Page 107 of Gap Control

He laughed lightly—felt more than heard. It caused a vibration at the base of my cock that sent a pulse straight through my core. I gripped his hair, and I narrowed my focus to the heat of his mouth and the flex of his throat.

He pulled back and licked his lips, smeared with spit and me and something stupidly proud. “You gonna punish me for the rest of the week, or only tonight?”

He looked up at me with his head tilted back and a wild, smiling dare in his eyes. I couldn’t answer. I shoved him back down and he groaned, taking me as deep as he could manage.

Everything after that was blurry—fingers in his hair, my knees giving out, and how TJ’s shoulders looked hunched and sturdy while he swallowed me down.
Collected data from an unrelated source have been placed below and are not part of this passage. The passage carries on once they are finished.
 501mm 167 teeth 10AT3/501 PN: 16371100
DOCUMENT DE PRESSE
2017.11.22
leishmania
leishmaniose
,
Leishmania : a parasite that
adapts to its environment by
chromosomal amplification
He reached up and squeezed my ass.

When I came, it landed all over, messy and too much at once. TJ swallowed most of it before leaning back on his haunches, mouth bruised and smiling like he'd just gotten away with murder. I gripped his biceps and I tugged him up, ignoring the squelchy, wet sound as he detached.

"You're a monster," I grunted.

He licked his lips again, slow and deliberate. "Only for you, Picasso." He grinned so wide it hurt to look at him. "Do you forgive me?"
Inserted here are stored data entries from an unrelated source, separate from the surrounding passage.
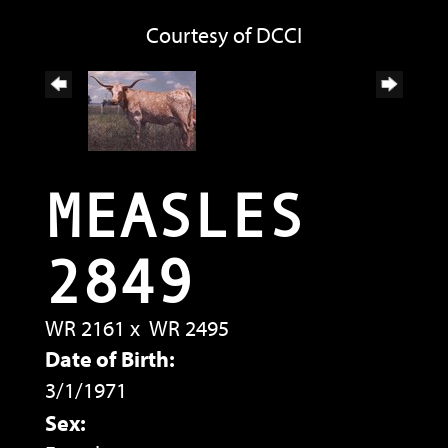
Courtesy of DCCI
MEASLES
2849
WR 2161
x
WR 2495
Date of Birth:
3/1/1971
Sex:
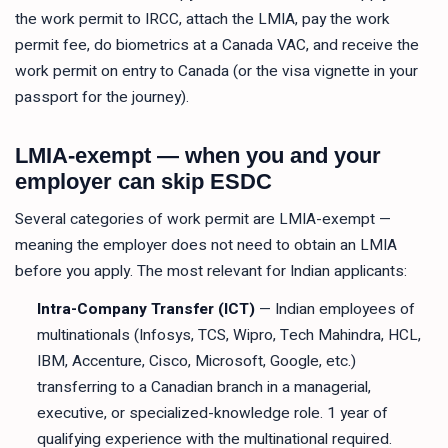
the work permit to IRCC, attach the LMIA, pay the work
permit fee, do biometrics at a Canada VAC, and receive the
work permit on entry to Canada (or the visa vignette in your
passport for the journey).
LMIA-exempt — when you and your
employer can skip ESDC
Several categories of work permit are LMIA-exempt —
meaning the employer does not need to obtain an LMIA
before you apply. The most relevant for Indian applicants:
Intra-Company Transfer (ICT)
— Indian employees of
multinationals (Infosys, TCS, Wipro, Tech Mahindra, HCL,
IBM, Accenture, Cisco, Microsoft, Google, etc.)
transferring to a Canadian branch in a managerial,
executive, or specialized-knowledge role. 1 year of
qualifying experience with the multinational required.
I wanted to say something clever, but all I managed was, "Shut up and kiss me."

He did, mouth still tasting of salt and sweetness and us. If there was pure, unfiltered art in the world, it was TJ's tongue tangling with mine and his hands cupping my jaw.

We stumbled onto the couch, giggling. My head fell into the crook of his arm, and he started tracing the lines on my bare stomach with a fingertip.
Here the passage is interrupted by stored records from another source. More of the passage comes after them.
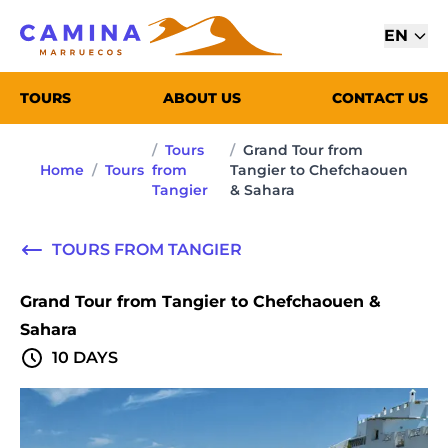
EN
TOURS
ABOUT US
CONTACT US
/
Tours
/
Grand Tour from
Home
/
Tours
from
Tangier to Chefchaouen
Tangier
& Sahara
TOURS FROM TANGIER
Grand Tour from Tangier to Chefchaouen &
Sahara
10 DAYS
"Tomorrow," he said, voice soft against my hair. "We're celebrating. I don't care if your work never hits the gallery. We're getting ramen and cake and maybe publicly making out on Portland's art walk until somebody calls security."

"And if they hang my art in the bathroom?"

"Then I'm telling everyone that the bathroom is the coolest room in the building." He kissed the corner of my mouth. "And then I'm going to drag you into it and blow you against the hand dryer."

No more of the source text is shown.